- [ACTIVITY]
Please print every record exactly as it stands, leaving out the pictures.
(EXERCISE MATERIALS)
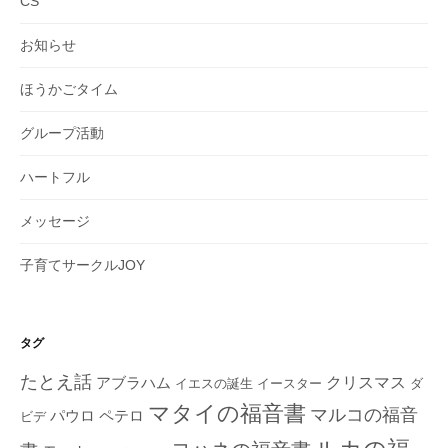
CS
お知らせ
ほうかごタイム
グループ活動
ハートフル
メッセージ
子育てサークルJOY
タグ
たとえ話
クリスマス
アブラハム
イエスの誕生
ダ
イースター
マタイの福音書
マルコの福音
ペテロ
パウロ
ビデ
(End EXERCISE MATERIALS)
- [TASK RESULT]
CS
お知らせ
ほうかごタイム
グループ活動
ハートフル
メッセージ
子育てサークルJOY
タグ
たとえ話
クリスマス
アブラハム
イエスの誕生
ダ
イースター
マタイの福音書
マルコの福音
ペテロ
パウロ
ビデ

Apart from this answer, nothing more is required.